Engineered CRISPR-Cas12a variants with increased activities and improved targeting ranges for gene, epigenetic and base editing

Abstract

Broad use of CRISPR-Cas12a (formerly Cpf1) nucleases¹ has been hindered by the requirement for an extended TTTV protospacer adjacent motif (PAM)². To address this limitation, we engineered an enhanced Acidaminococcus sp. Cas12a variant (enAsCas12a) that has a substantially expanded targeting range, enabling targeting of many previously inaccessible PAMs.
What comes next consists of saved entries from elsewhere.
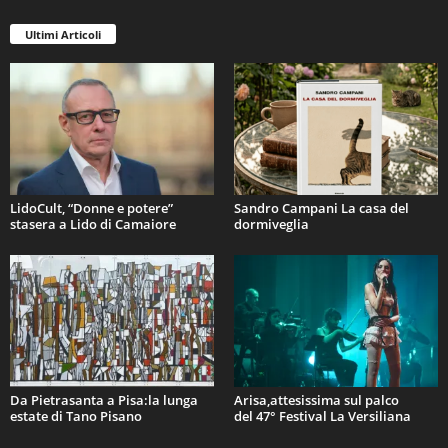
Ultimi Articoli
LidoCult, “Donne e potere”
Sandro Campani La casa del
stasera a Lido di Camaiore
dormiveglia
Da Pietrasanta a Pisa:la lunga
Arisa,attesissima sul palco
estate di Tano Pisano
del 47° Festival La Versiliana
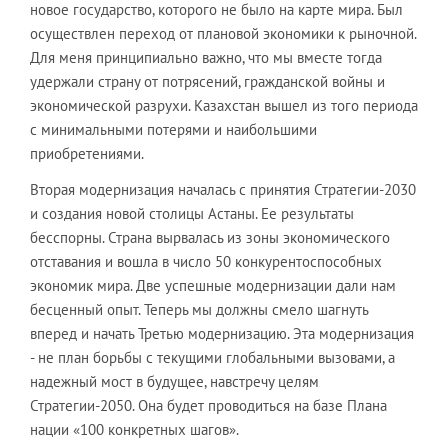
новое государство, которого не было на карте мира. Был
осуществлен переход от плановой экономики к рыночной.
Для меня принципиально важно, что мы вместе тогда
удержали страну от потрясений, гражданской войны и
экономической разрухи. Казахстан вышел из того периода
с минимальными потерями и наибольшими
приобретениями.
Вторая модернизация началась с принятия Стратегии-2030
и создания новой столицы Астаны. Ее результаты
бесспорны. Страна вырвалась из зоны экономического
отставания и вошла в число 50 конкурентоспособных
экономик мира. Две успешные модернизации дали нам
бесценный опыт. Теперь мы должны смело шагнуть
вперед и начать Третью модернизацию. Эта модернизация
- не план борьбы с текущими глобальными вызовами, а
надежный мост в будущее, навстречу целям
Стратегии-2050. Она будет проводиться на базе Плана
нации «100 конкретных шагов».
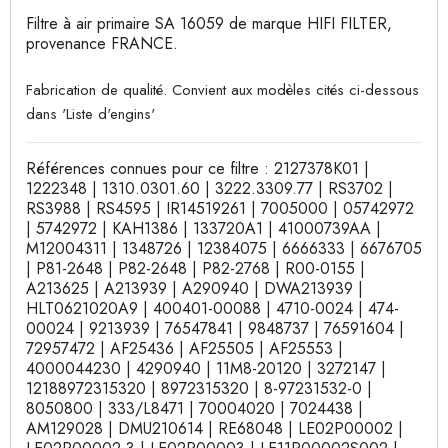
Filtre à air primaire SA 16059 de marque HIFI FILTER,
provenance FRANCE.
Fabrication de qualité. Convient aux modèles cités ci-dessous
dans 'Liste d'engins'
Références connues pour ce filtre : 2127378K01 |
1222348 | 1310.0301.60 | 3222.3309.77 | RS3702 |
RS3988 | RS4595 | IR14519261 | 7005000 | 05742972
| 5742972 | KAH1386 | 133720A1 | 41000739AA |
M12004311 | 1348726 | 12384075 | 6666333 | 6676705
| P81-2648 | P82-2648 | P82-2768 | R00-0155 |
A213625 | A213939 | A290940 | DWA213939 |
HLT0621020A9 | 400401-00088 | 4710-0024 | 474-
00024 | 9213939 | 76547841 | 9848737 | 76591604 |
72957472 | AF25436 | AF25505 | AF25553 |
4000044230 | 4290940 | 11M8-20120 | 3272147 |
12188972315320 | 8972315320 | 8-97231532-0 |
8050800 | 333/L8471 | 70004020 | 7024438 |
AM129028 | DMU210614 | RE68048 | LE02P00002 |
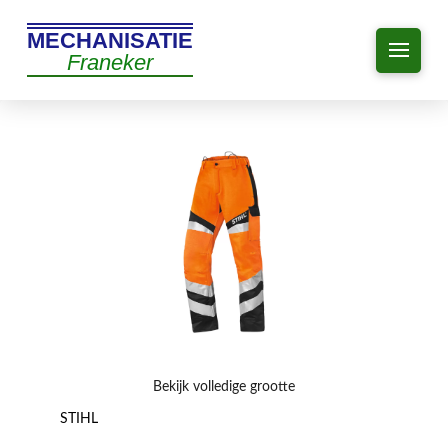
MECHANISATIE
Franeker
Bekijk volledige grootte
STIHL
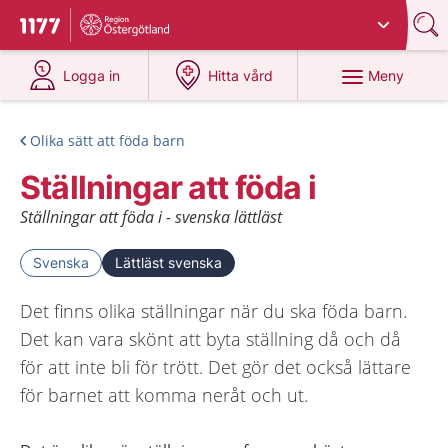
Du har valt region
Östergötland
.
Till startsidan för 1177
på 1177.se
på 1177.se
Meny
Logga in
Hitta vård
Olika sätt att föda barn
Ställningar att föda i
Ställningar att föda i - svenska lättläst
Svenska
Lättläst svenska
Det finns olika ställningar när du ska föda barn.
Det kan vara skönt att byta ställning då och då
för att inte bli för trött. Det gör det också lättare
för barnet att komma neråt och ut.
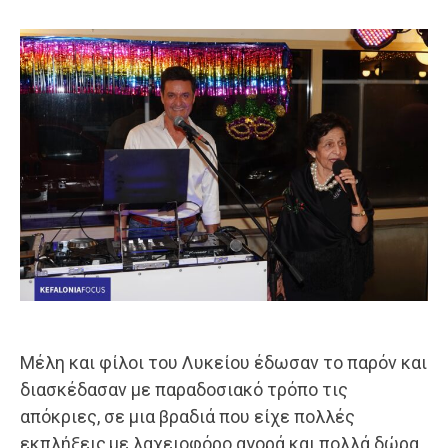
Μέλη και φίλοι του Λυκείου έδωσαν το παρόν και
διασκέδασαν με παραδοσιακό τρόπο τις
απόκριες, σε μια βραδιά που είχε πολλές
εκπλήξεις,με λαχειοφόρο αγορά και πολλά δώρα.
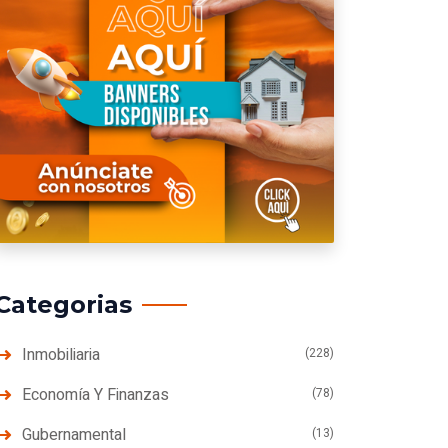
Categorias
Inmobiliaria
(228)
Economía Y Finanzas
(78)
Gubernamental
(13)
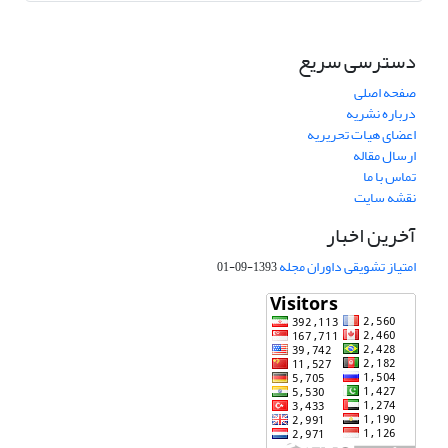
دسترسی سریع
صفحه اصلی
درباره نشریه
اعضای هیات تحریریه
ارسال مقاله
تماس با ما
نقشه سایت
آخرین اخبار
امتیاز تشویقی داوران مجله
1393-09-01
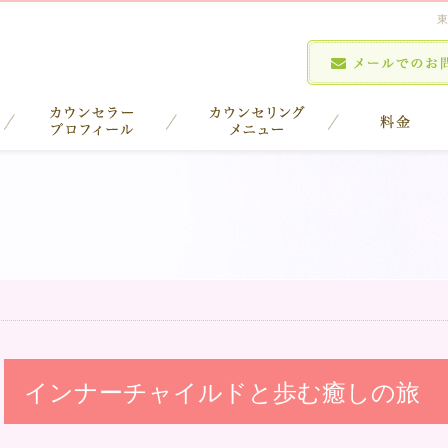
東
インナーチャイルドと歩む癒しの旅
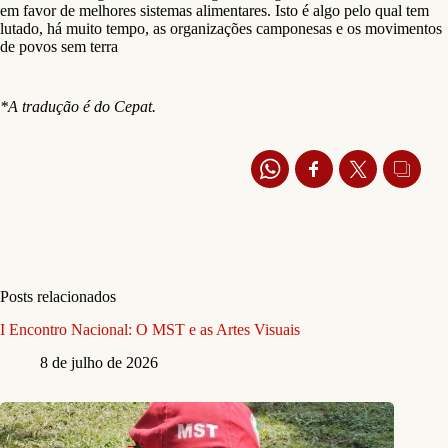
em favor de melhores sistemas alimentares. Isto é algo pelo qual tem
lutado, há muito tempo, as organizações camponesas e os movimentos
de povos sem terra
*A tradução é do Cepat.
Posts relacionados
I Encontro Nacional: O MST e as Artes Visuais
8 de julho de 2026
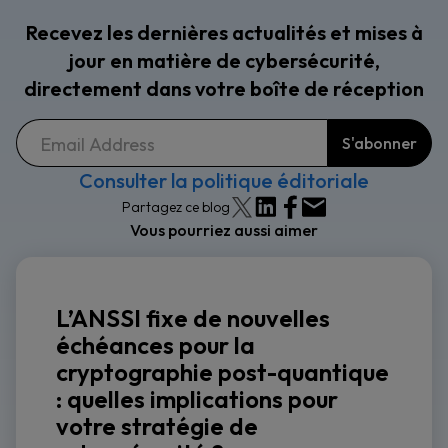
Recevez les dernières actualités et mises à
jour en matière de cybersécurité,
directement dans votre boîte de réception
Consulter la politique éditoriale
Partagez ce blog
Vous pourriez aussi aimer
L’ANSSI fixe de nouvelles
échéances pour la
cryptographie post-quantique
: quelles implications pour
votre stratégie de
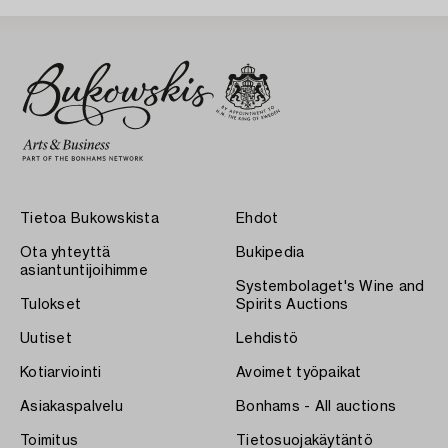
Tietoa Bukowskista
Ehdot
Ota yhteyttä
Bukipedia
asiantuntijoihimme
Systembolaget's Wine and
Tulokset
Spirits Auctions
Uutiset
Lehdistö
Kotiarviointi
Avoimet työpaikat
Asiakaspalvelu
Bonhams - All auctions
Toimitus
Tietosuojakäytäntö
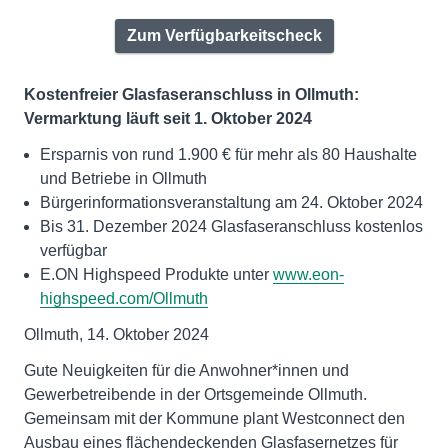
Zum Verfügbarkeitscheck
Kostenfreier Glasfaseranschluss in Ollmuth:
Vermarktung läuft seit 1. Oktober 2024
Ersparnis von rund 1.900 € für mehr als 80 Haushalte
und Betriebe in Ollmuth
Bürgerinformationsveranstaltung am 24. Oktober 2024
Bis 31. Dezember 2024 Glasfaseranschluss kostenlos
verfügbar
E.ON Highspeed Produkte unter
www.eon-
highspeed.com/Ollmuth
Ollmuth, 14. Oktober 2024
Gute Neuigkeiten für die Anwohner*innen und
Gewerbetreibende in der Ortsgemeinde Ollmuth.
Gemeinsam mit der Kommune plant Westconnect den
Ausbau eines flächendeckenden Glasfasernetzes für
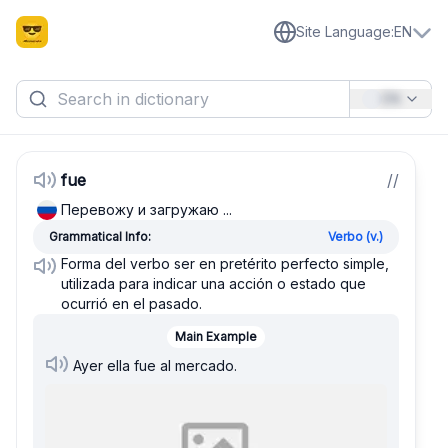
Site Language
:
EN
EN
fue
/
/
Перевожу и загружаю ...
Grammatical Info:
Verbo (v.)
Forma del verbo ser en pretérito perfecto simple,
utilizada para indicar una acción o estado que
ocurrió en el pasado.
Main Example
Ayer ella fue al mercado.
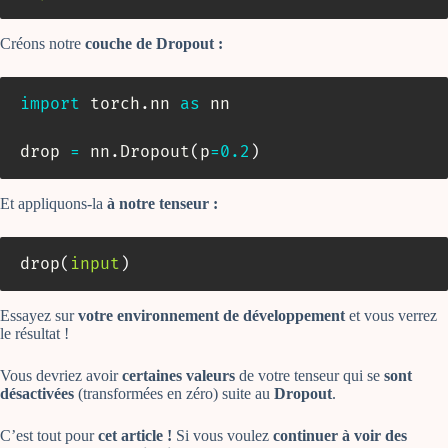
Créons notre
couche de Dropout :
import
 torch
.
nn 
as
 nn

drop 
=
 nn
.
Dropout
(
p
=
0.2
)
Et appliquons-la
à notre tenseur :
drop
(
input
)
Essayez sur
votre environnement de développement
et vous verrez
le résultat !
Vous devriez avoir
certaines valeurs
de votre tenseur qui se
sont
désactivées
(transformées en zéro) suite au
Dropout
.
C’est tout pour
cet article !
Si vous voulez
continuer à voir des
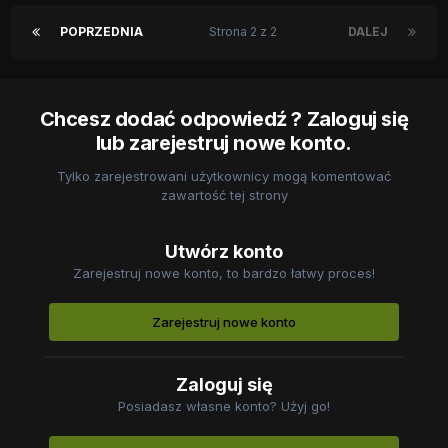
POPRZEDNIA
Strona 2 z 2
DALEJ
Chcesz dodać odpowiedź ? Zaloguj się
lub zarejestruj nowe konto.
Tylko zarejestrowani użytkownicy mogą komentować
zawartość tej strony
Utwórz konto
Zarejestruj nowe konto, to bardzo łatwy proces!
Zarejestruj nowe konto
Zaloguj się
Posiadasz własne konto? Użyj go!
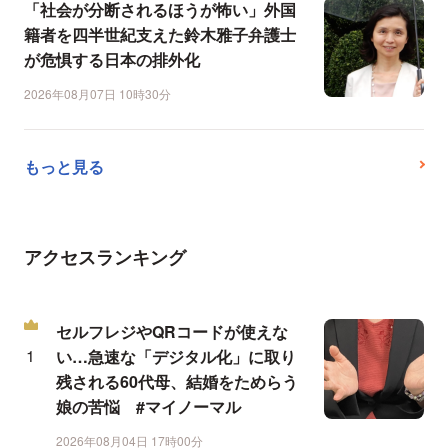
「社会が分断されるほうが怖い」外国
籍者を四半世紀支えた鈴木雅子弁護士
が危惧する日本の排外化
2026年08月07日 10時30分
もっと見る
アクセスランキング
セルフレジやQRコードが使えな
い…急速な「デジタル化」に取り
残される60代母、結婚をためらう
娘の苦悩 #マイノーマル
2026年08月04日 17時00分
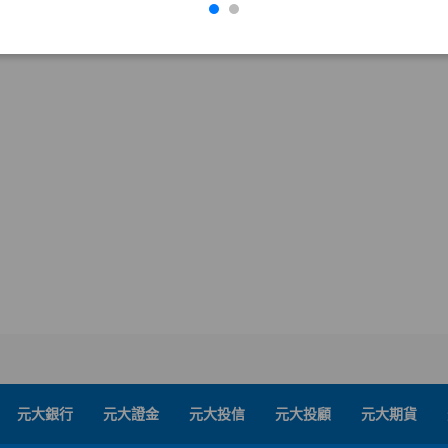
元大銀行
元大證金
元大投信
元大投顧
元大期貨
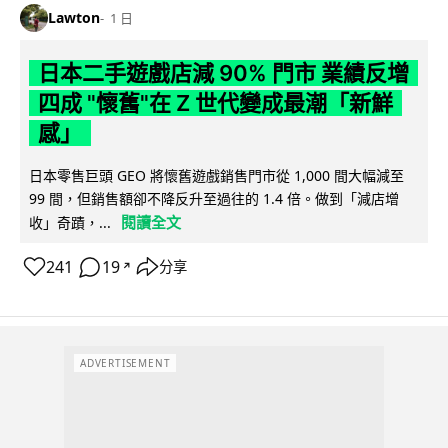
Lawton
1 日
日本二手遊戲店減 90% 門市 業績反增
四成 "懷舊"在 Z 世代變成最潮「新鮮
感」
日本零售巨頭 GEO 將懷舊遊戲銷售門市從 1,000 間大幅減至
99 間，但銷售額卻不降反升至過往的 1.4 倍。做到「減店增
閱讀全文
收」奇蹟，...
241
19
分享
↗
ADVERTISEMENT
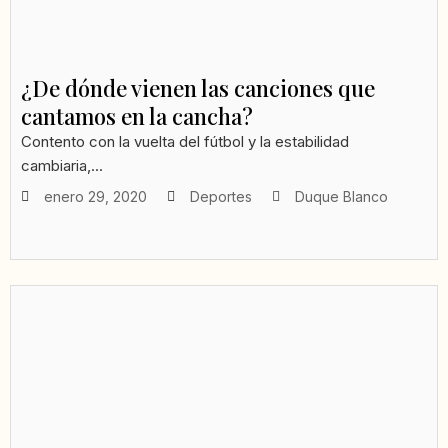
¿De dónde vienen las canciones que
cantamos en la cancha?
Contento con la vuelta del fútbol y la estabilidad
cambiaria,...
enero 29, 2020
Deportes
Duque Blanco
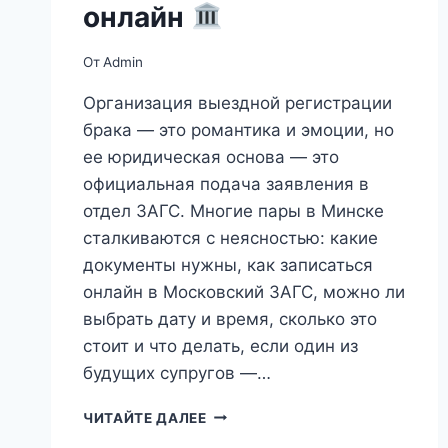
онлайн
От
Admin
Организация выездной регистрации
брака — это романтика и эмоции, но
ее юридическая основа — это
официальная подача заявления в
отдел ЗАГС. Многие пары в Минске
сталкиваются с неясностью: какие
документы нужны, как записаться
онлайн в Московский ЗАГС, можно ли
выбрать дату и время, сколько это
стоит и что делать, если один из
будущих супругов —…
ОТДЕЛ
ЧИТАЙТЕ ДАЛЕЕ
ЗАГС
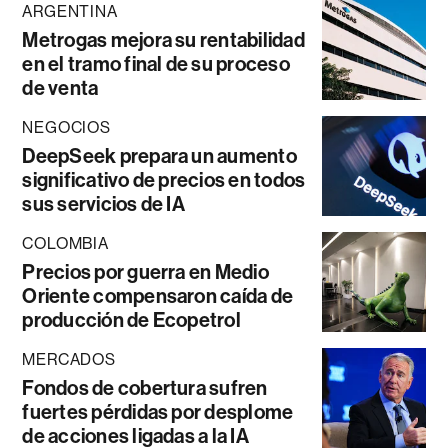
ARGENTINA
Metrogas mejora su rentabilidad
en el tramo final de su proceso
de venta
NEGOCIOS
DeepSeek prepara un aumento
significativo de precios en todos
sus servicios de IA
COLOMBIA
Precios por guerra en Medio
Oriente compensaron caída de
producción de Ecopetrol
MERCADOS
Fondos de cobertura sufren
fuertes pérdidas por desplome
de acciones ligadas a la IA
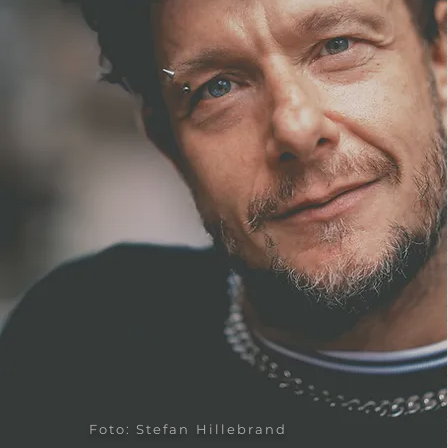
Foto: Stefan Hillebrand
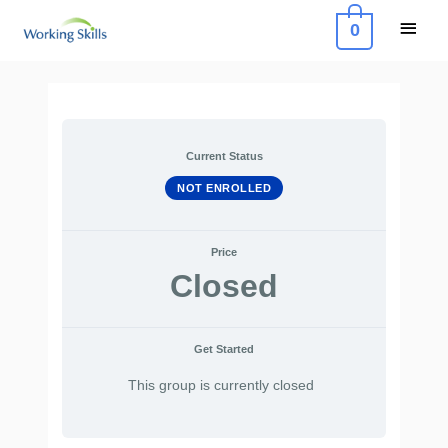
Skip
Main
0
to
Menu
content
Post
navigation
Current Status
NOT ENROLLED
Price
Closed
Get Started
This group is currently closed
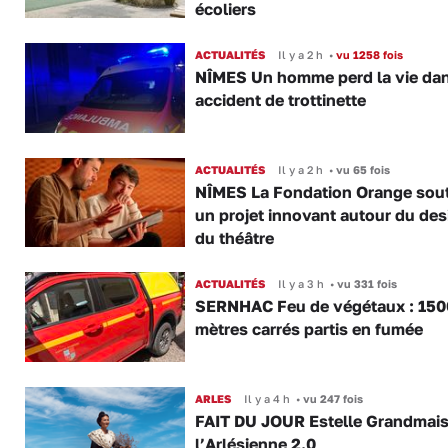
écoliers
ACTUALITÉS
Il y a 2 h
•
vu 1258 fois
NÎMES Un homme perd la vie da
accident de trottinette
ACTUALITÉS
Il y a 2 h
•
vu 65 fois
NÎMES La Fondation Orange sout
un projet innovant autour du des
du théâtre
ACTUALITÉS
Il y a 3 h
•
vu 331 fois
SERNHAC Feu de végétaux : 150
mètres carrés partis en fumée
ARLES
Il y a 4 h
•
vu 247 fois
FAIT DU JOUR Estelle Grandmai
l’Arlésienne 2.0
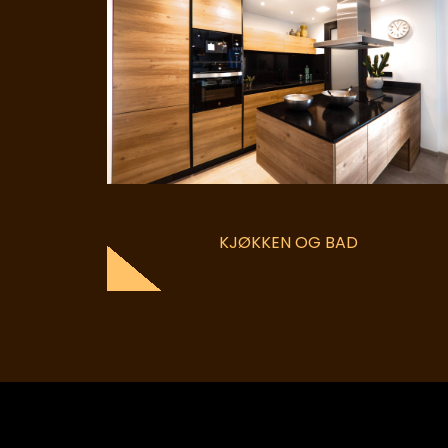
KJØKKEN OG BAD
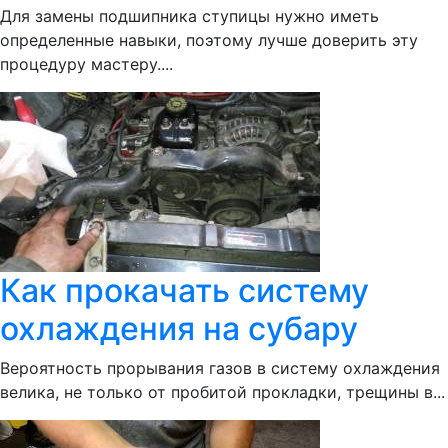
Для замены подшипника ступицы нужно иметь
определенные навыки, поэтому лучше доверить эту
процедуру мастеру....
Как прокачать систему
охлаждения на субару
Вероятность прорывания газов в систему охлаждения
велика, не только от пробитой прокладки, трещины в...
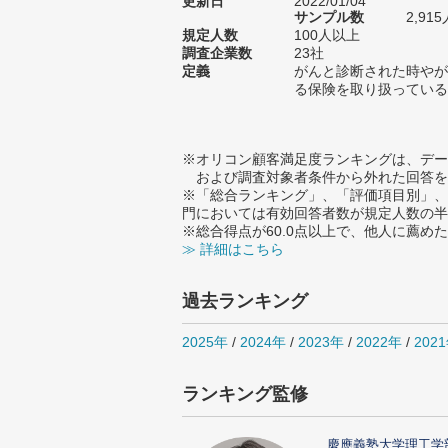
更新日
2022/01/04
サンプル数
2,9
規定人数
100人以上
調査企業数
23社
定義
がんと診断された時やが
る保険を取り扱っている
※オリコン顧客満足度ランキングは、デー
および調査対象者条件から外れた回答を
※「総合ランキング」、「評価項目別」、
門においては有効回答者数が規定人数の半
※総合得点が60.0点以上で、他人に薦
≫ 詳細はこちら
過去ランキング
2025年
/
2024年
/
2023年
/
2022年
/
202
ランキング監修
慶應義塾大学理工学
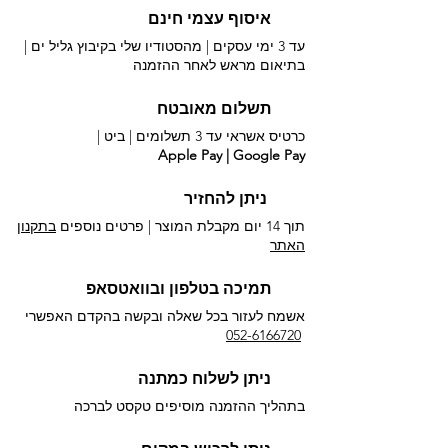
איסוף עצמי חינם
עד 3 ימי עסקים | מהסטודיו שלי בקיבוץ גליל ים |
בתיאום מראש לאחר ההזמנה
תשלום מאובטח
כרטיס אשראי עד 3 תשלומים |
ביט |
Apple Pay | Google Pay
ניתן להחזיר
תוך 14 יום מקבלת המוצר | פרטים נוספים
בתקנון
האתר
תמיכה בטלפון ובוואטסאפ
אשמח לעזור בכל שאלה ובקשה בהקדם האפשרי​
052-6166720
ניתן לשלוח כמתנה
בתהליך ההזמנה מוסיפים טקסט לברכה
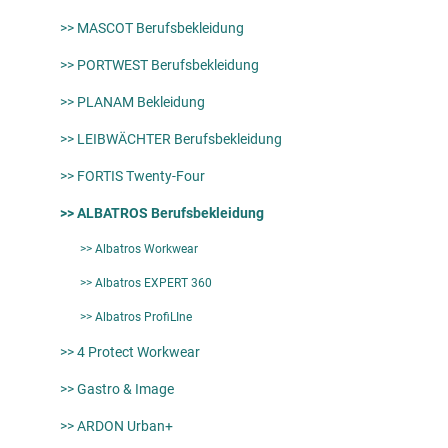
>> MASCOT Berufsbekleidung
>> PORTWEST Berufsbekleidung
>> PLANAM Bekleidung
>> LEIBWÄCHTER Berufsbekleidung
>> FORTIS Twenty-Four
>> ALBATROS Berufsbekleidung
>> Albatros Workwear
>> Albatros EXPERT 360
>> Albatros ProfiLIne
>> 4 Protect Workwear
>> Gastro & Image
>> ARDON Urban+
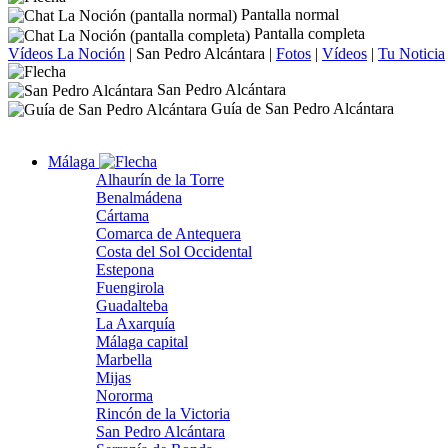
Pantalla normal
Pantalla completa
Vídeos La Noción
|
San Pedro Alcántara
|
Fotos
|
Vídeos
|
Tu Noticia
San Pedro Alcántara
Guía de San Pedro Alcántara
Málaga
Alhaurín de la Torre
Benalmádena
Cártama
Comarca de Antequera
Costa del Sol Occidental
Estepona
Fuengirola
Guadalteba
La Axarquía
Málaga capital
Marbella
Mijas
Nororma
Rincón de la Victoria
San Pedro Alcántara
On average, enAsCas12a exhibits a twofold higher genome editing activity on sites with canonical TTTV PAMs compared to wild-type AsCas12a, and we successfully grafted a subset of mutations from enAsCas12a onto other previously described AsCas12a variants³ to enhance their activities. enAsCas12a improves the efficiency of multiplex gene editing, endogenous gene activation and C-to-T base editing, and we engineered a high-fidelity version of enAsCas12a (enAsCas12a-HF1) to reduce off-target effects. Both enAsCas12a and enAsCas12a-HF1 function in HEK293T and primary human T cells when delivered as ribonucleoprotein (RNP) complexes. Collectively, enAsCas12a provides an optimized version of Cas12a that should enable wider application of Cas12a enzymes for gene and epigenetic editing.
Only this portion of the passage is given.